The Scientific Advisory Committee has published their position statement on processed foods including consideration of ultra-processed foods (UPF).
The key outcomes of the statement are:
- NOVA was the only processed food classification that met SACN’s initial screening criteria as being potentially suitable for use in the UK, although it was not always possible to correctly classify foods to the NOVA categories based on current data from the National Diet and Nutrition Survey (NDNS).
- SACN identified some concerns around practical application of the NOVA classification in the UK. In particular, the classification of some foods not being consistent with existing UK dietary advice.
- Consumption of UPF may be an indicator of other unhealthy dietary patterns and lifestyle behaviours and diets high in UPF are often energy dense, high in saturated fat, salt or free sugars, high in processed meat, and/or low in fruit and vegetables and fibre.
- It is unclear to what extent observed associations between UPF and adverse health outcomes are explained by established relationships between nutrition and health outcomes on which SACN has undertaken robust risk assessments (e.g. recent report on saturated fats and health).
- The observed associations between higher consumption of UPF and adverse health outcomes are concerning. But, the limitations in the NOVA classification system, the potential for confounding, and the possibility that the observed adverse associations with UPF are covered by existing UK dietary recommendations mean that the evidence to date needs to be treated with caution.

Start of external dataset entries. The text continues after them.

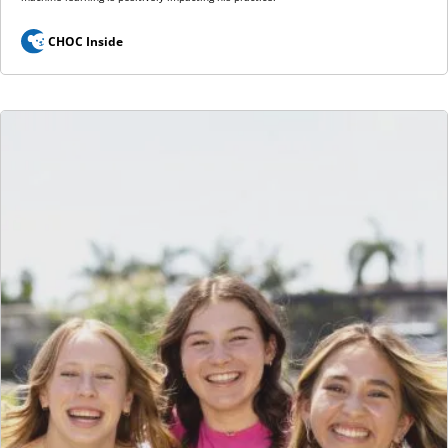
CHOC Inside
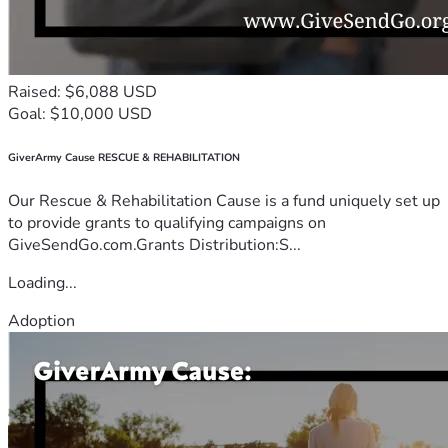
Raised: $6,088 USD
Goal: $10,000 USD
GiverArmy Cause RESCUE & REHABILITATION
Our Rescue & Rehabilitation Cause is a fund uniquely set up
to provide grants to qualifying campaigns on
GiveSendGo.com.Grants Distribution:S...
Loading...
Adoption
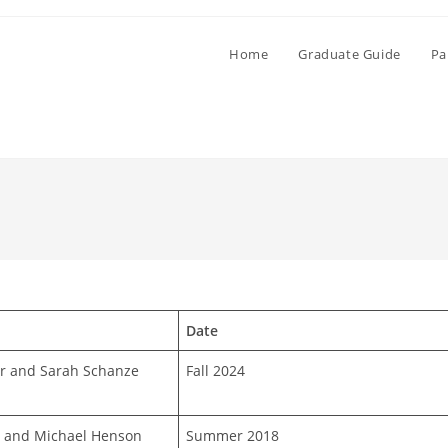
Home
Graduate Guide
Pa
Date
r and Sarah Schanze
Fall 2024
r and Michael Henson
Summer 2018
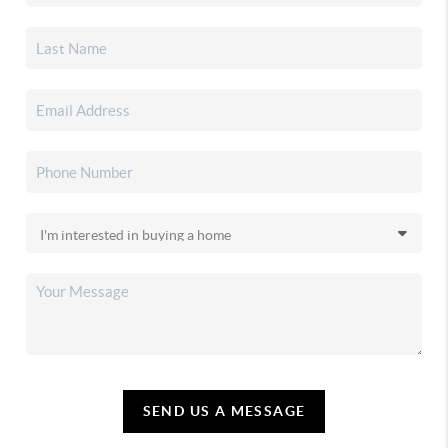
SEND US A MESSAGE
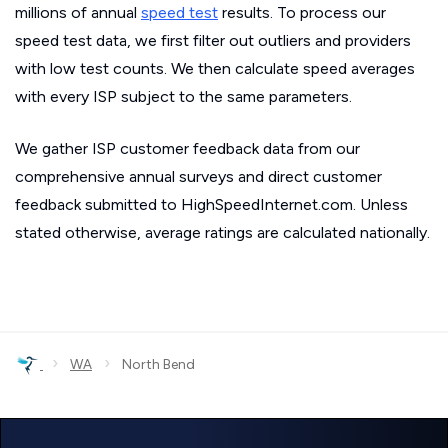
millions of annual
speed test
results. To process our
speed test data, we first filter out outliers and providers
with low test counts. We then calculate speed averages
with every ISP subject to the same parameters.
We gather ISP customer feedback data from our
comprehensive annual surveys and direct customer
feedback submitted to HighSpeedInternet.com. Unless
stated otherwise, average ratings are calculated nationally.
›
›
WA
North Bend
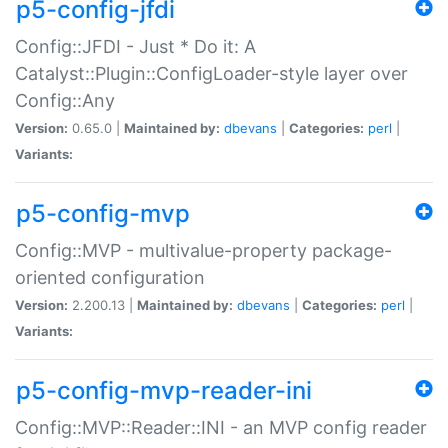
p5-config-jfdi
Config::JFDI - Just * Do it: A
Catalyst::Plugin::ConfigLoader-style layer over
Config::Any
Version:
0.65.0 |
Maintained by:
dbevans
|
Categories:
perl
|
Variants:
p5-config-mvp
Config::MVP - multivalue-property package-
oriented configuration
Version:
2.200.13 |
Maintained by:
dbevans
|
Categories:
perl
|
Variants:
p5-config-mvp-reader-ini
Config::MVP::Reader::INI - an MVP config reader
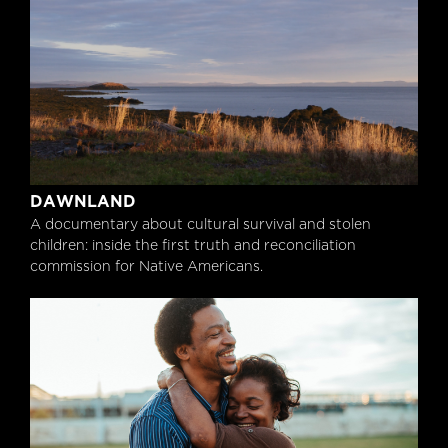
Dawnland
DAWNLAND
A documentary about cultural survival and stolen
children: inside the first truth and reconciliation
commission for Native Americans.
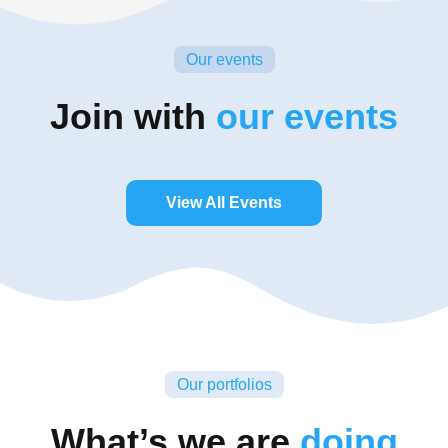
Our events
Join with
our events
View All Events
Our portfolios
What’s we are
doing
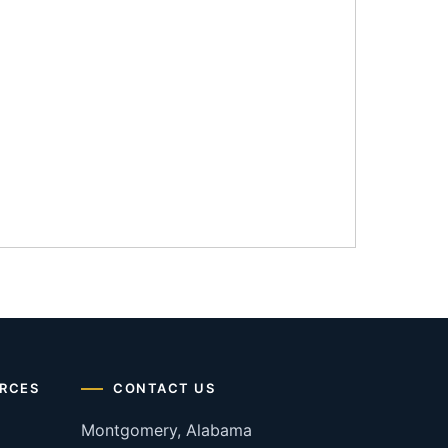
RCES
CONTACT US
Montgomery, Alabama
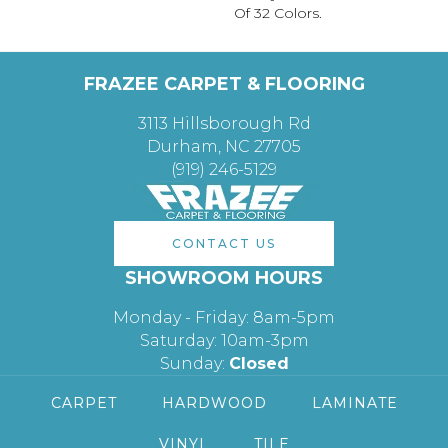
Of 32 Colors.
FRAZEE CARPET & FLOORING
3113 Hillsborough Rd
Durham, NC 27705
(919) 246-5129
CONTACT US
SHOWROOM HOURS
Monday - Friday: 8am-5pm
Saturday: 10am-3pm
Sunday:
Closed
CARPET
HARDWOOD
LAMINATE
VINYL
TILE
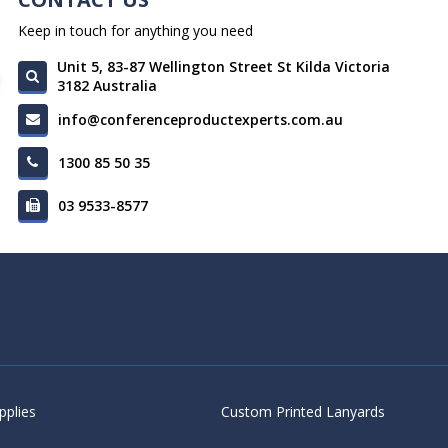
Keep in touch for anything you need
Unit 5, 83-87 Wellington Street St Kilda Victoria
3182 Australia
info@conferenceproductexperts.com.au
1300 85 50 35
03 9533-8577
pplies
Custom Printed Lanyards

SACN acknowledged that the observed associations between higher consumption of ultra-processed foods (UPF) and adverse health outcomes are concerning. However, they highlighted some limitations of the research using the NOVA classification system, including the potential for confounding and the difficulty in accurately identifying UPF based on UK dietary survey data.
The UPF category includes many foods that are high in fat, salt and sugar that we are already advised to limit in the diet. For this reason, much of their association with ill health may already be dealt within our current dietary recommendations. But the UPF classification is broad and also includes foods such as sliced wholemeal bread, wholegrain cereals, low fat fruit yogurts and baked beans, all of which could be included in a healthy diet according to current UK healthy eating advice. SACN made a number of recommendations for future research on UPF and we need better evidence on exactly why high consumption of UPF would lead to ill health to give clearer advice to consumers.